--- Source material ---
***
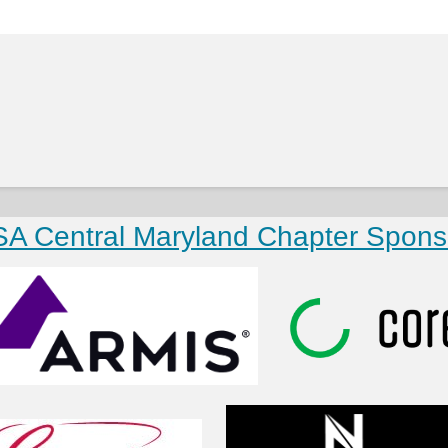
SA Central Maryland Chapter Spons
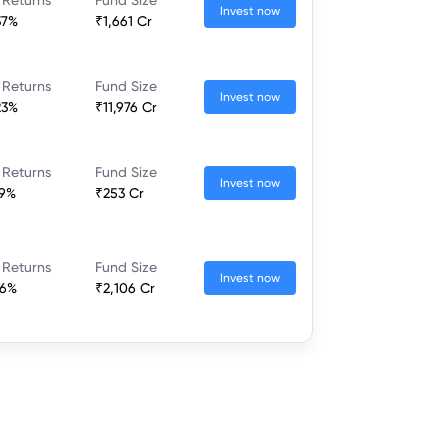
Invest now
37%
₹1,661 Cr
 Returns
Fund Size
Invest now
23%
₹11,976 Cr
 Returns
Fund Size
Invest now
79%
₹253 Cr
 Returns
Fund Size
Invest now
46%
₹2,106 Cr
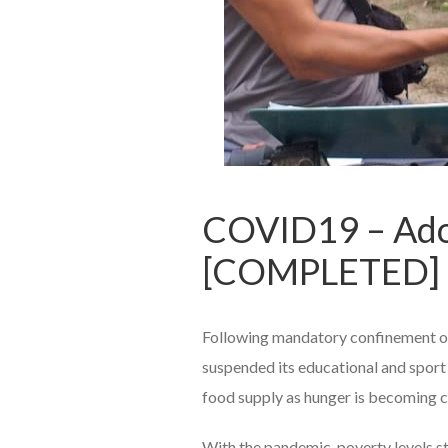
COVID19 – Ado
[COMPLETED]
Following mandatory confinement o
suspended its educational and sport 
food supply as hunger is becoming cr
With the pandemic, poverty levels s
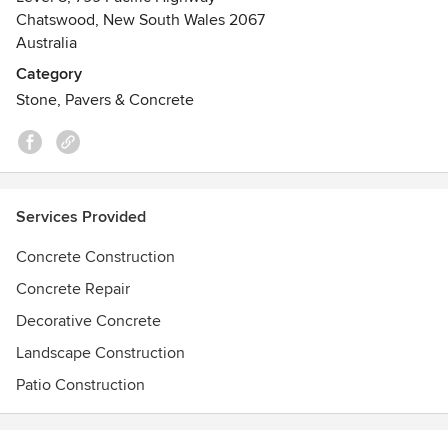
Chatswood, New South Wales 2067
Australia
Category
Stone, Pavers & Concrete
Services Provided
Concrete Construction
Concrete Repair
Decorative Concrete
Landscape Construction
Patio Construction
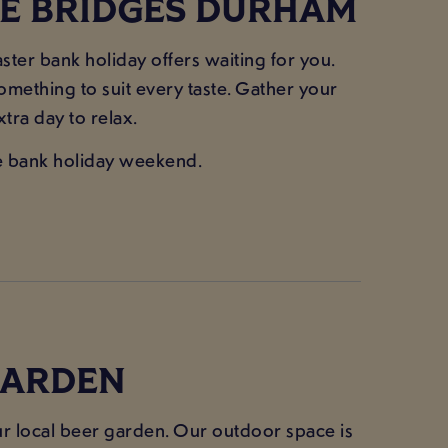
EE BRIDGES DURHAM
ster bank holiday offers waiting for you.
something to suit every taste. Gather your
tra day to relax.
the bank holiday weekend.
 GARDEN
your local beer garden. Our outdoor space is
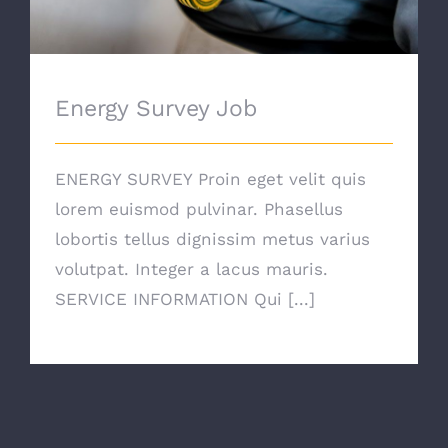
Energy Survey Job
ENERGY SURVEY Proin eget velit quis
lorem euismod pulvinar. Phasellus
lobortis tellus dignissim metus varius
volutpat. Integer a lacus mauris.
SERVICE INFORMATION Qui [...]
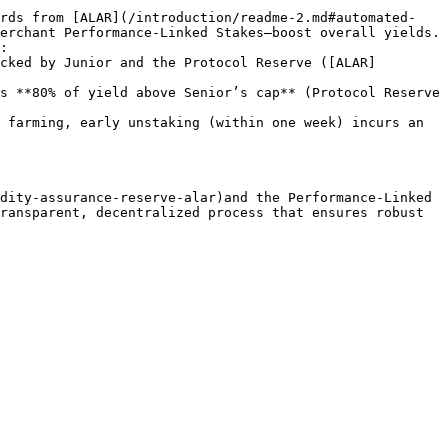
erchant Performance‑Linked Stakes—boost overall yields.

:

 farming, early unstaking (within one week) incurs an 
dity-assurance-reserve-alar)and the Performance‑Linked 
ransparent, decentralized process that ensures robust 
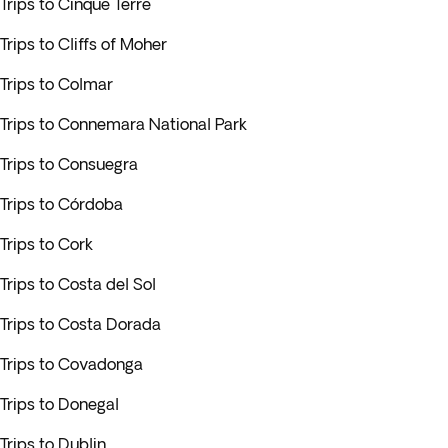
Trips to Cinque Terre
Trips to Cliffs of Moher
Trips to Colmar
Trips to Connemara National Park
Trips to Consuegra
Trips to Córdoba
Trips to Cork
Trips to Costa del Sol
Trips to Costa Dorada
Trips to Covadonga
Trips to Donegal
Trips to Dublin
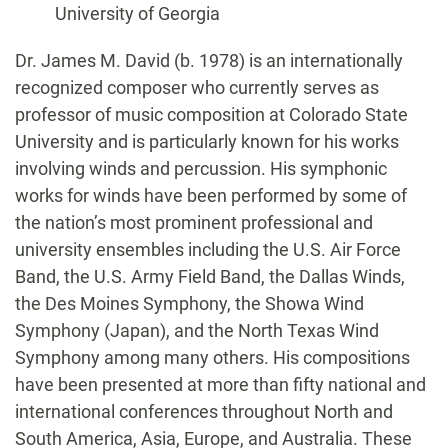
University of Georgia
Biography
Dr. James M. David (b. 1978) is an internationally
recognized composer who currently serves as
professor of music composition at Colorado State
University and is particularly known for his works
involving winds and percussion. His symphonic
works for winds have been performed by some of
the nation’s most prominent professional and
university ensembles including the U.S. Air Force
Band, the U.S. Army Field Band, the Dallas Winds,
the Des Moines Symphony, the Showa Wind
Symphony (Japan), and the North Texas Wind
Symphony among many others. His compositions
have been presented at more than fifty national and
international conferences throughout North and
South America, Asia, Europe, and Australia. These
***
--- Brief ---
If an entry holds a picture, leave that picture out, and transcribe the rest of the listing above exactly.

--- Finished exercise ---
SA Central Maryland Chapter Spons
Invest now
37%
₹1,661 Cr
 Returns
Fund Size
Invest now
23%
₹11,976 Cr
 Returns
Fund Size
Invest now
79%
₹253 Cr
 Returns
Fund Size
Invest now
46%
₹2,106 Cr
COVID19 – Ado
[COMPLETED]
Following mandatory confinement o
suspended its educational and sport 
food supply as hunger is becoming cr
With the pandemic, poverty levels s
Chatswood, New South Wales 2067
Australia
Category
Stone, Pavers & Concrete
Services Provided
Concrete Construction
Concrete Repair
Decorative Concrete
Landscape Construction
Patio Construction
EE BRIDGES DURHAM
ster bank holiday offers waiting for you.
something to suit every taste. Gather your
tra day to relax.
the bank holiday weekend.
 GARDEN
your local beer garden. Our outdoor space is
Energy Survey Job
ENERGY SURVEY Proin eget velit quis
lorem euismod pulvinar. Phasellus
lobortis tellus dignissim metus varius
volutpat. Integer a lacus mauris.
SERVICE INFORMATION Qui [...]
erchant Performance‑Linked Stakes—boost overall yields.

:

 farming, early unstaking (within one week) incurs an 
dity-assurance-reserve-alar)and the Performance‑Linked 
ransparent, decentralized process that ensures robust 
Trips to Cinque Terre
Trips to Cliffs of Moher
Trips to Colmar
Trips to Connemara National Park
Trips to Consuegra
Trips to Córdoba
Trips to Cork
Trips to Costa del Sol
Trips to Costa Dorada
Trips to Covadonga
Trips to Donegal
Trips to Dublin
University of Georgia
Biography
Dr. James M. David (b. 1978) is an internationally
recognized composer who currently serves as
professor of music composition at Colorado State
University and is particularly known for his works
involving winds and percussion. His symphonic
works for winds have been performed by some of
the nation’s most prominent professional and
university ensembles including the U.S. Air Force
Band, the U.S. Army Field Band, the Dallas Winds,
the Des Moines Symphony, the Showa Wind
Symphony (Japan), and the North Texas Wind
Symphony among many others. His compositions
have been presented at more than fifty national and
international conferences throughout North and
South America, Asia, Europe, and Australia. These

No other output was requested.